### Instructions for the task
Report each line of the entries below that has the word "user" in it.

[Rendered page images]
########

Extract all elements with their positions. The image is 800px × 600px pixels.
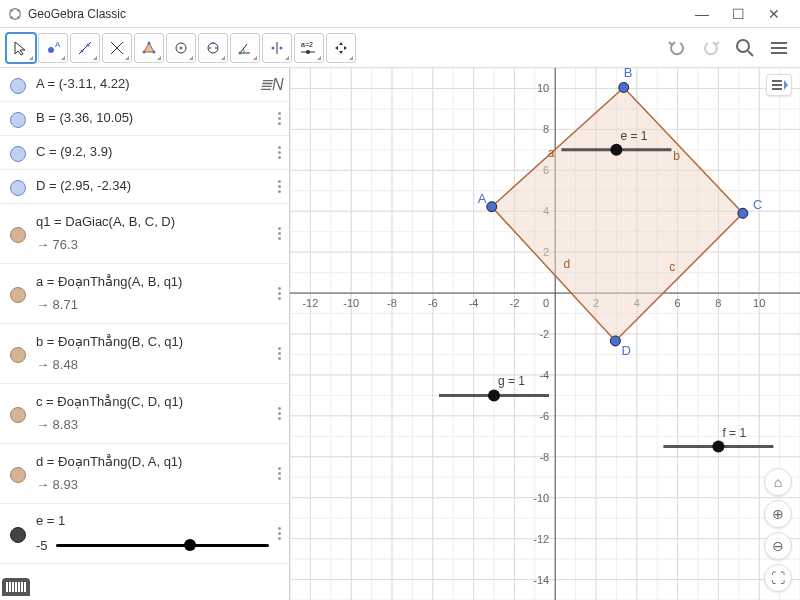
svg-point-20 <box>212 42 214 44</box>
visibility-toggle[interactable] <box>0 285 36 303</box>
svg-line-29 <box>748 51 753 56</box>
tool-perpendicular[interactable] <box>102 33 132 63</box>
svg-point-153 <box>488 389 500 401</box>
close-button[interactable]: ✕ <box>756 0 792 28</box>
visibility-toggle[interactable] <box>0 465 36 483</box>
maximize-button[interactable]: ☐ <box>720 0 756 28</box>
svg-point-13 <box>148 41 151 44</box>
svg-point-145 <box>738 208 748 218</box>
algebra-row[interactable]: C = (9.2, 3.9) <box>0 136 289 170</box>
item-menu-button[interactable] <box>269 407 289 420</box>
svg-text:d: d <box>564 257 571 271</box>
algebra-definition: D = (2.95, -2.34) <box>36 176 269 197</box>
svg-text:8: 8 <box>715 297 721 309</box>
visibility-toggle[interactable] <box>0 76 36 94</box>
algebra-definition: d = ĐoạnThẳng(D, A, q1)→ 8.93 <box>36 452 269 496</box>
svg-point-24 <box>280 46 283 49</box>
item-menu-button[interactable] <box>269 227 289 240</box>
tool-ellipse[interactable] <box>198 33 228 63</box>
search-button[interactable] <box>730 33 760 63</box>
svg-text:-2: -2 <box>510 297 520 309</box>
algebra-row[interactable]: d = ĐoạnThẳng(D, A, q1)→ 8.93 <box>0 444 289 504</box>
menu-button[interactable] <box>764 33 794 63</box>
svg-text:-10: -10 <box>533 492 549 504</box>
svg-text:f = 1: f = 1 <box>722 426 746 440</box>
svg-point-143 <box>619 82 629 92</box>
redo-button[interactable] <box>696 33 726 63</box>
algebra-row[interactable]: A = (-3.11, 4.22)≣N <box>0 68 289 102</box>
tool-move-view[interactable] <box>326 33 356 63</box>
tool-polygon[interactable] <box>134 33 164 63</box>
virtual-keyboard-button[interactable] <box>2 578 30 596</box>
item-menu-button[interactable] <box>269 467 289 480</box>
svg-text:-14: -14 <box>533 574 549 586</box>
tool-angle[interactable] <box>230 33 260 63</box>
algebra-row[interactable]: e = 1-5 <box>0 504 289 564</box>
svg-point-23 <box>272 46 275 49</box>
visibility-toggle[interactable] <box>0 225 36 243</box>
svg-point-28 <box>737 40 749 52</box>
svg-text:10: 10 <box>753 297 765 309</box>
svg-text:-8: -8 <box>539 451 549 463</box>
svg-text:8: 8 <box>543 123 549 135</box>
item-menu-button[interactable] <box>269 146 289 159</box>
svg-text:B: B <box>624 68 633 80</box>
zoom-out-button[interactable]: ⊖ <box>764 532 792 560</box>
svg-point-1 <box>10 9 13 12</box>
svg-point-5 <box>48 47 54 53</box>
visibility-toggle[interactable] <box>0 525 36 543</box>
graphics-view[interactable]: -12-10-8-6-4-2246810-14-12-10-8-6-4-2246… <box>290 68 800 600</box>
svg-text:-6: -6 <box>539 410 549 422</box>
item-menu-button[interactable] <box>269 287 289 300</box>
input-mode-toggle[interactable]: ≣N <box>259 75 289 94</box>
home-button[interactable]: ⌂ <box>764 468 792 496</box>
algebra-definition: q1 = DaGiac(A, B, C, D)→ 76.3 <box>36 212 269 256</box>
item-menu-button[interactable] <box>269 180 289 193</box>
tool-line[interactable] <box>70 33 100 63</box>
tool-point[interactable]: A <box>38 33 68 63</box>
visibility-toggle[interactable] <box>0 345 36 363</box>
algebra-row[interactable]: D = (2.95, -2.34) <box>0 170 289 204</box>
svg-text:-4: -4 <box>469 297 479 309</box>
svg-text:a: a <box>548 146 555 160</box>
algebra-row[interactable]: B = (3.36, 10.05) <box>0 102 289 136</box>
tool-slider[interactable]: a=2 <box>294 33 324 63</box>
minimize-button[interactable]: — <box>684 0 720 28</box>
svg-point-12 <box>143 50 146 53</box>
svg-text:-10: -10 <box>343 297 359 309</box>
tool-reflect[interactable] <box>262 33 292 63</box>
svg-point-21 <box>239 51 242 54</box>
algebra-definition: B = (3.36, 10.05) <box>36 108 269 129</box>
algebra-row[interactable]: b = ĐoạnThẳng(B, C, q1)→ 8.48 <box>0 324 289 384</box>
visibility-toggle[interactable] <box>0 178 36 196</box>
undo-button[interactable] <box>662 33 692 63</box>
algebra-row[interactable]: q1 = DaGiac(A, B, C, D)→ 76.3 <box>0 204 289 264</box>
svg-text:C: C <box>753 197 762 212</box>
slider-track[interactable] <box>56 544 269 547</box>
svg-point-19 <box>215 47 217 49</box>
graphics-style-button[interactable] <box>766 74 792 96</box>
zoom-in-button[interactable]: ⊕ <box>764 500 792 528</box>
svg-text:c: c <box>669 260 675 274</box>
svg-point-141 <box>487 202 497 212</box>
svg-point-4 <box>10 16 13 19</box>
algebra-definition: b = ĐoạnThẳng(B, C, q1)→ 8.48 <box>36 332 269 376</box>
visibility-toggle[interactable] <box>0 144 36 162</box>
item-menu-button[interactable] <box>269 112 289 125</box>
tool-move[interactable] <box>6 33 36 63</box>
algebra-row[interactable]: c = ĐoạnThẳng(C, D, q1)→ 8.83 <box>0 384 289 444</box>
algebra-definition: a = ĐoạnThẳng(A, B, q1)→ 8.71 <box>36 272 269 316</box>
item-menu-button[interactable] <box>269 347 289 360</box>
svg-point-14 <box>153 50 156 53</box>
visibility-toggle[interactable] <box>0 110 36 128</box>
item-menu-button[interactable] <box>269 527 289 540</box>
tool-circle[interactable] <box>166 33 196 63</box>
visibility-toggle[interactable] <box>0 405 36 423</box>
svg-point-150 <box>610 144 622 156</box>
fullscreen-button[interactable]: ⛶ <box>764 564 792 592</box>
toolbar: A a=2 <box>0 28 800 68</box>
algebra-row[interactable]: a = ĐoạnThẳng(A, B, q1)→ 8.71 <box>0 264 289 324</box>
svg-text:A: A <box>55 40 61 49</box>
svg-point-18 <box>209 47 211 49</box>
algebra-definition: e = 1-5 <box>36 511 269 557</box>
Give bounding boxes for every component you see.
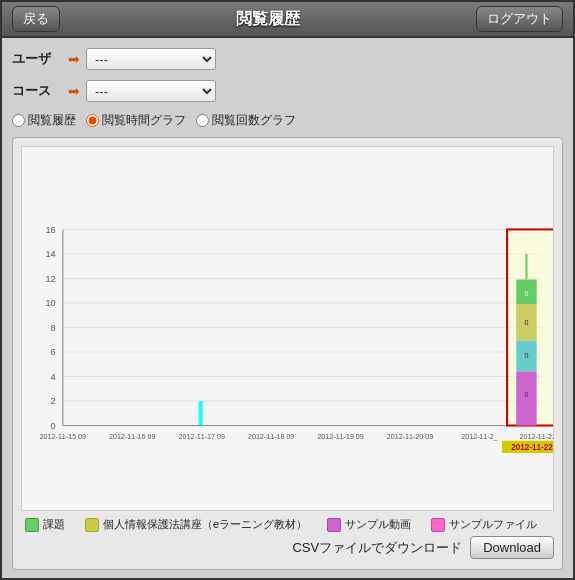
svg-text:14: 14 [45, 249, 55, 259]
svg-text:12: 12 [45, 274, 55, 284]
back-button[interactable]: 戻る [12, 6, 60, 32]
legend-area: 課題 個人情報保護法講座（eラーニング教材） サンプル動画 サンプルファイル [21, 517, 554, 532]
chart-area: 0 2 4 6 8 10 12 14 16 2012-11-15 09 [21, 146, 554, 511]
svg-text:10: 10 [45, 298, 55, 308]
course-select[interactable]: --- [86, 80, 216, 102]
legend-kojin-box [85, 518, 99, 532]
svg-text:2012-11-20 09: 2012-11-20 09 [387, 433, 433, 441]
svg-text:0: 0 [524, 319, 528, 327]
legend-sample-video-label: サンプル動画 [345, 517, 411, 532]
svg-text:0: 0 [524, 352, 528, 360]
legend-kadai: 課題 [25, 517, 65, 532]
download-row: CSVファイルでダウンロード Download [21, 532, 554, 561]
user-select[interactable]: --- [86, 48, 216, 70]
legend-sample-file: サンプルファイル [431, 517, 537, 532]
radio-time-graph-label: 閲覧時間グラフ [102, 112, 186, 129]
svg-rect-30 [199, 401, 203, 426]
legend-kojin: 個人情報保護法講座（eラーニング教材） [85, 517, 307, 532]
app-container: 戻る 閲覧履歴 ログアウト ユーザ ➡ --- コース ➡ --- 閲覧履歴 [0, 0, 575, 580]
svg-text:2012-11-18 09: 2012-11-18 09 [248, 433, 294, 441]
chart-container: 0 2 4 6 8 10 12 14 16 2012-11-15 09 [12, 137, 563, 570]
course-row: コース ➡ --- [12, 78, 563, 104]
svg-text:16: 16 [45, 225, 55, 235]
legend-kadai-box [25, 518, 39, 532]
legend-kojin-label: 個人情報保護法講座（eラーニング教材） [103, 517, 307, 532]
chart-svg: 0 2 4 6 8 10 12 14 16 2012-11-15 09 [22, 147, 553, 510]
user-row: ユーザ ➡ --- [12, 46, 563, 72]
svg-text:2012-11-22 03: 2012-11-22 03 [520, 433, 553, 441]
legend-sample-video: サンプル動画 [327, 517, 411, 532]
svg-text:0: 0 [524, 391, 528, 399]
radio-time-graph[interactable]: 閲覧時間グラフ [86, 112, 186, 129]
radio-count-graph[interactable]: 閲覧回数グラフ [196, 112, 296, 129]
legend-sample-file-box [431, 518, 445, 532]
download-label: CSVファイルでダウンロード [292, 539, 462, 557]
legend-sample-video-box [327, 518, 341, 532]
download-button[interactable]: Download [470, 536, 554, 559]
svg-text:2012-11-15 09: 2012-11-15 09 [40, 433, 86, 441]
svg-text:2012-11-16 09: 2012-11-16 09 [109, 433, 155, 441]
user-arrow-icon: ➡ [68, 51, 80, 67]
svg-text:0: 0 [51, 421, 56, 431]
svg-text:0: 0 [524, 290, 528, 298]
course-arrow-icon: ➡ [68, 83, 80, 99]
course-label: コース [12, 82, 62, 100]
page-title: 閲覧履歴 [236, 9, 300, 30]
svg-text:2012-11-17 09: 2012-11-17 09 [179, 433, 225, 441]
radio-history-label: 閲覧履歴 [28, 112, 76, 129]
svg-text:4: 4 [51, 372, 56, 382]
svg-text:6: 6 [51, 347, 56, 357]
header: 戻る 閲覧履歴 ログアウト [2, 2, 573, 38]
svg-text:2: 2 [51, 396, 56, 406]
main-body: ユーザ ➡ --- コース ➡ --- 閲覧履歴 閲覧時間グラフ [2, 38, 573, 578]
radio-count-graph-label: 閲覧回数グラフ [212, 112, 296, 129]
legend-kadai-label: 課題 [43, 517, 65, 532]
svg-text:2012-11-2_: 2012-11-2_ [461, 433, 498, 441]
svg-text:2012-11-22 03: 2012-11-22 03 [511, 443, 553, 452]
radio-row: 閲覧履歴 閲覧時間グラフ 閲覧回数グラフ [12, 110, 563, 131]
svg-text:8: 8 [51, 323, 56, 333]
logout-button[interactable]: ログアウト [476, 6, 563, 32]
radio-history[interactable]: 閲覧履歴 [12, 112, 76, 129]
user-label: ユーザ [12, 50, 62, 68]
legend-sample-file-label: サンプルファイル [449, 517, 537, 532]
svg-text:2012-11-19 09: 2012-11-19 09 [317, 433, 363, 441]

########

### Task answer
user-select[interactable]: --- [86, 48, 216, 70]
user-row: ユーザ ➡ --- [12, 46, 563, 72]
user-arrow-icon: ➡ [68, 51, 80, 67]
user-label: ユーザ [12, 50, 62, 68]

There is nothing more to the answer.